▸ The task
Output exactly the span of lines beginning with the one that holds "حسام شاكر… الخبير" and ending with the last line of the data below.

▸ Data for analysis
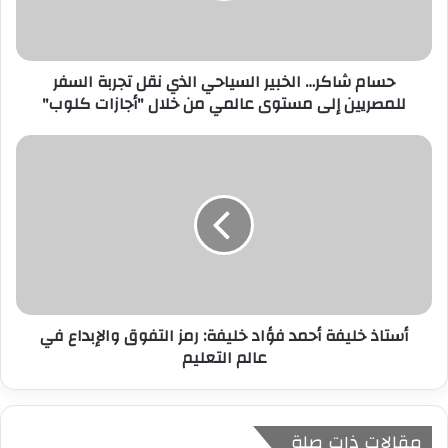
ك
ت
ر
حسام شاكر… الخبير السياحي الذي نقل تجربة السفر
و
للمصريين إلى مستوى عالمي من خلال "أجازات كلوب"
ن
ي
أستاذ خليفة أحمد فؤاد خليفة: رمز التفوق والإبداع في
عالم التعليم
مقالات ذات صلة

▸ Written response
حسام شاكر… الخبير السياحي الذي نقل تجربة السفر
و
للمصريين إلى مستوى عالمي من خلال "أجازات كلوب"
ن
ي
أستاذ خليفة أحمد فؤاد خليفة: رمز التفوق والإبداع في
عالم التعليم
مقالات ذات صلة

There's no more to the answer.